↓ Содержание ↓
↑ Свернуть ↑
|
Свеча мерцала и оплывала, ее хрупкое пламя выплевывало воск, который слабо шипел, капая на поцарапанный деревянный стол, усеянный скомканными бумагами и чернильными перьями. Тени прыгали и извивались в хаосе, извиваясь, как призраки в шторме, их зазубренные края царапали края беспорядка на столе. Воздух нес едкий привкус горелого сала, смешиваясь с затхлым запахом старого пергамента и слабым металлическим привкусом чернил. Янош Бойяи сидел, не сгорбившись, а неподвижно, его тело было напряжено, словно высечено из холодного, неподатливого мрамора, его руки сжимали подлокотники кресла, пока костяшки пальцев не побелели до костяной белизны. Холод комнаты просачивался сквозь тонкое сукно мундира, покалывая кожу, а слабый скрип половиц под ботинками, казалось, пульсировал в такт учащенному сердцебиению.
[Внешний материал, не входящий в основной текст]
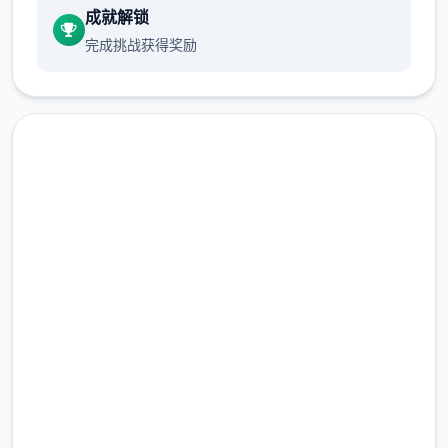
成就解锁
完成挑战获得奖励
那么开启吧：
首先进程序剧情后先输入各种礼包码，切记
直接下载 17号特工官网
前面4个好处礼包码只能选其1（当然选50
（Agent17）
刀...），输入礼包码的方法是打开背包，点手
机，然后输入号码就行（礼包码大众多数人应
完整版游戏，免费体验
该都有，我会把这次的礼包码发在评论区），
好众多人物都有陆条线，我都会讲（除了作者
2.3M+
基本没开发的）
总下载量
4.9/5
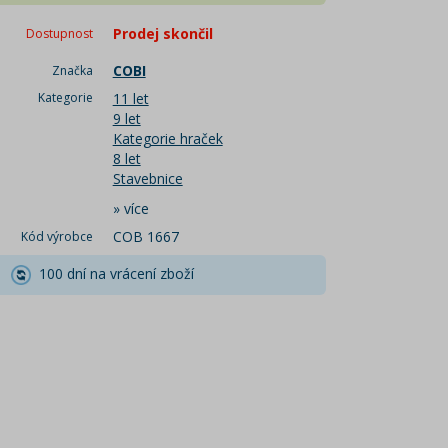
Prodej skončil
Dostupnost
COBI
Značka
Kategorie
11 let
9 let
Kategorie hraček
8 let
Stavebnice
»
více
COB 1667
Kód výrobce
100 dní na vrácení zboží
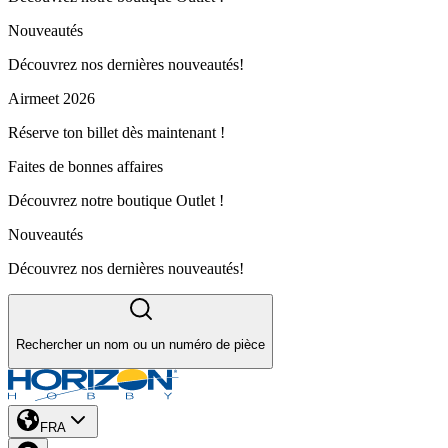
Nouveautés
Découvrez nos dernières nouveautés!
Airmeet 2026
Réserve ton billet dès maintenant !
Faites de bonnes affaires
Découvrez notre boutique Outlet !
Nouveautés
Découvrez nos dernières nouveautés!
Rechercher un nom ou un numéro de pièce
FRA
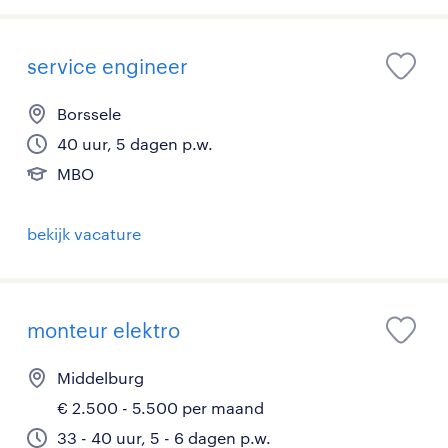
service engineer
Borssele
40 uur, 5 dagen p.w.
MBO
bekijk vacature
monteur elektro
Middelburg
€ 2.500 - 5.500 per maand
33 - 40 uur, 5 - 6 dagen p.w.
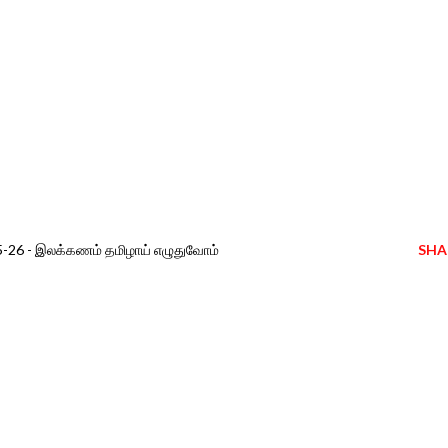
2025-26 - இலக்கணம் தமிழாய் எழுதுவோம்
SHA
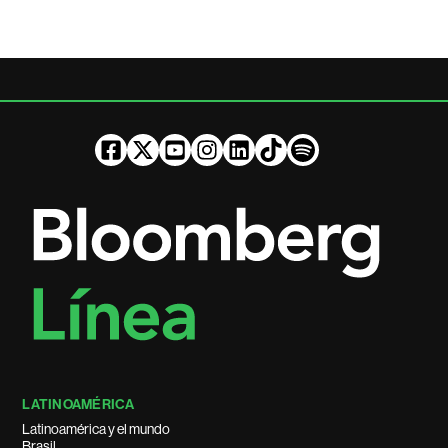
LATINOAMÉRICA
Latinoamérica y el mundo
Brasil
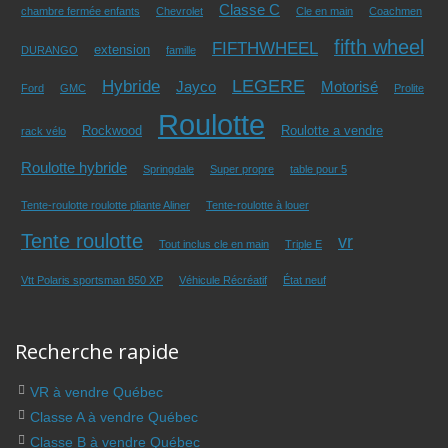
Classe C
chambre fermée enfants
Chevrolet
Cle en main
Coachmen
fifth wheel
FIFTHWHEEL
extension
DURANGO
famille
LEGERE
Hybride
Jayco
Motorisé
Ford
GMC
Prolite
Roulotte
Rockwood
Roulotte a vendre
rack vélo
Roulotte hybride
Springdale
Super propre
table pour 5
Tente-roulotte roulotte pliante Aliner
Tente-roulotte à louer
Tente roulotte
vr
Tout inclus cle en main
Triple E
Vtt Polaris sportsman 850 XP
Véhicule Récréatif
État neuf
Recherche rapide
VR à vendre Québec
Classe A à vendre Québec
Classe B à vendre Québec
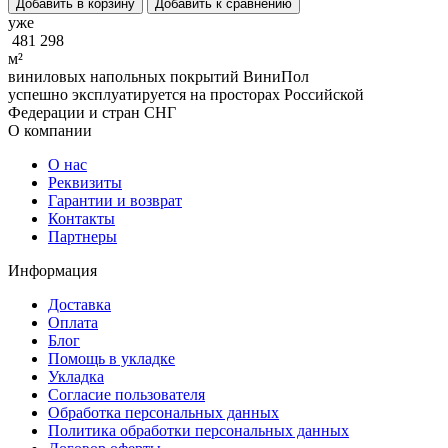
Добавить в корзину
Добавить к сравнению
уже
481 298
м²
виниловых напольных покрытий ВиниПол
успешно эксплуатируется на просторах Российской
Федерации и стран СНГ
О компании
О нас
Реквизиты
Гарантии и возврат
Контакты
Партнеры
Информация
Доставка
Оплата
Блог
Помощь в укладке
Укладка
Согласие пользователя
Обработка персональных данных
Политика обработки персональных данных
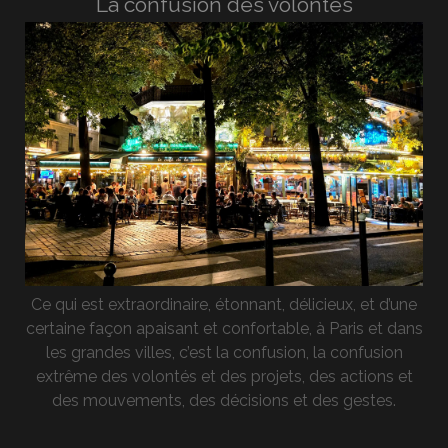
La confusion des volontés
Ce qui est extraordinaire, étonnant, délicieux, et d’une
certaine façon apaisant et confortable, à Paris et dans
les grandes villes, c’est la confusion, la confusion
extrême des volontés et des projets, des actions et
des mouvements, des décisions et des gestes.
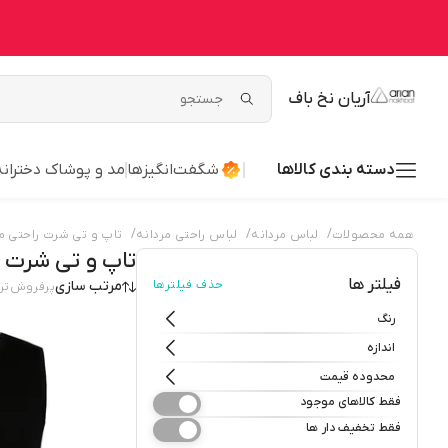
آریان نخ باف
دسته بندی کالاها
شگفت‌انگیزها
مد و پوشاک دخترانه
/
/
/
همه محصولات
لباس مردانه
لباس راحتی مردانه
تاپ و تی شرت راحتی مر
تاپ و تی شرت ر
فیلتر ها
حذف فیلترها
مرتب سازی
پرفروش‌تر
رنگ
اندازه
محدوده قیمت
فقط کالاهای موجود
فقط تخفیف دار ها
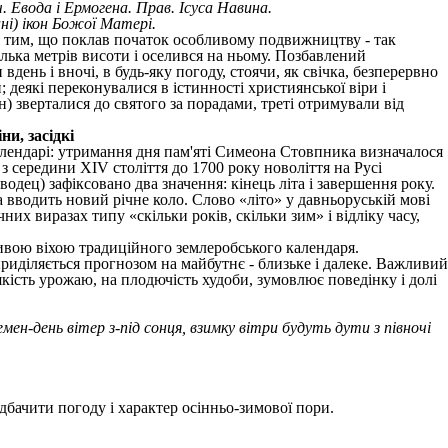
. Евода і Ермогена. Прав. Ісуса Навина.
ні) ікон Божої Матері.
ся тим, що поклав початок особливому подвижництву - так
лька метрів висоти і оселився на ньому. Позбавлений
день і вночі, в будь-яку погоду, стоячи, як свічка, безперервно
 деякі переконувалися в істинності християнської віри і
) зверталися до святого за порадами, треті отримували від
и, засідкі
алендарі: утримання дня пам'яті Симеона Стовпника визначалося
 з середини XIV століття до 1700 року новоліття на Русі
водец) зафіксовано два значення: кінець літа і завершення року.
 вводить новий річне коло. Слово «літо» у давньоруській мові
них виразах типу «скільки років, скільки зим» і відліку часу,
вою віхою традиційного землеробського календаря.
риділяється прогнозом на майбутнє - близьке і далеке. Важливий
 якість урожаю, на плодючість худоби, зумовлює поведінку і долі
мен-день вітер з-під сонця, взимку вітри будуть дути з півночі
дбачити погоду і характер осінньо-зимової пори.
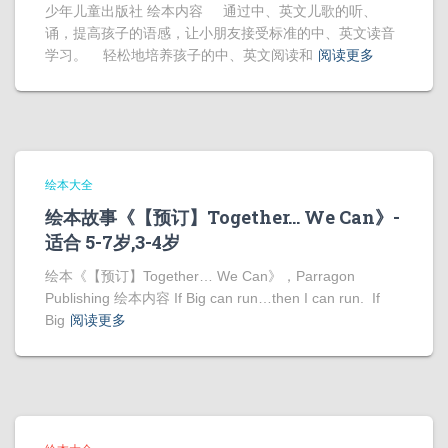
少年儿童出版社 绘本内容 通过中、英文儿歌的听、
诵，提高孩子的语感，让小朋友接受标准的中、英文读音
学习。 轻松地培养孩子的中、英文阅读和
阅读更多
绘本大全
绘本故事《【预订】Together… We Can》-
适合 5-7岁,3-4岁
绘本《【预订】Together… We Can》，Parragon
Publishing 绘本内容 If Big can run…then I can run. If
Big
阅读更多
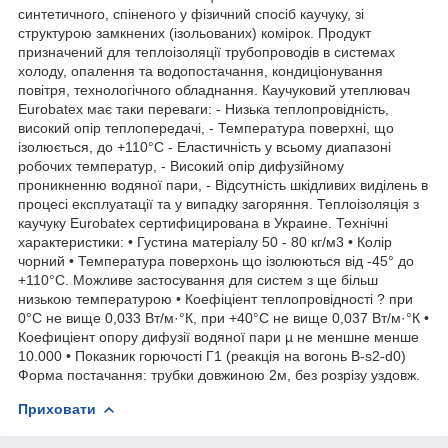
синтетичного, спіненого у фізичний спосіб каучуку, зі
структурою замкнених (ізольованих) комірок. Продукт
призначений для теплоізоляції трубопроводів в системах
холоду, опалення та водопостачання, кондиціонування
повітря, технологічного обладнання. Каучуковий утеплювач
Eurobatex має таки переваги: - Низька теплопровідність,
високий опір теплопередачі, - Температура поверхні, що
ізолюється, до +110°С - Еластичність у всьому диапазоні
робочих температур, - Високий опір дифузійному
проникненню водяної пари, - Відсутність шкідливих виділень в
процесі експлуатації та у випадку загоряння. Теплоізоляція з
каучуку Eurobatex сертифицирована в Украине. Технічні
характеристики: • Густина матеріалу 50 - 80 кг/м3 • Колір
чорний • Температура поверхонь що ізолюються від -45° до
+110°С. Можливе застосування для систем з ще більш
низькою температурою • Коефіціент теплопровідності ? при
0°С не вище 0,033 Вт/м·°К, при +40°С не вище 0,037 Вт/м·°К •
Коефиціент опору дифузії водяної пари µ не меншне менше
10.000 • Показник горючості Г1 (реакція на вогонь B-s2-d0)
Форма постачання: трубки довжиною 2м, без розрізу уздовж.
Приховати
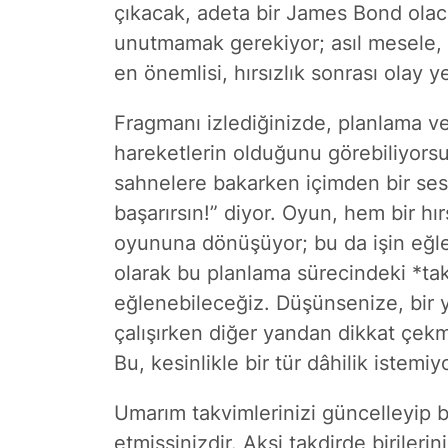
çıkacak, adeta bir James Bond olac
unutmamak gerekiyor; asıl mesele, b
en önemlisi, hırsızlık sonrası olay
Fragmanı izlediğinizde, planlama ve
hareketlerin olduğunu görebiliyors
sahnelere bakarken içimden bir ses 
başarırsın!” diyor. Oyun, hem bir hır
oyununa dönüşüyor; bu da işin eğlen
olarak bu planlama sürecindeki *tak
eğlenebileceğiz. Düşünsenize, bir
çalışırken diğer yandan dikkat çe
Bu, kesinlikle bir tür dâhilik istemi
Umarım takvimlerinizi güncelleyip bu
etmişsinizdir. Aksi takdirde birilerin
Письмо отца лежало раскрытым, края листков слегка загибались во влажном воздухе, аккуратный, знакомый почерк Фаркаша Бойяи теперь поедставал неровным и чуждым, каждый штрих пера врезался в разум Яноша, как осколок стекла. Ему не нужно было перечитывать. Слова — слова Гаусса, переданные пером отца, — горели у него перед глазами, выжженные в памяти с точностью клейма.
"Хвалить его значило бы хвалить себя... все содержание... почти в точности совпадает с моими собственными размышлениями..."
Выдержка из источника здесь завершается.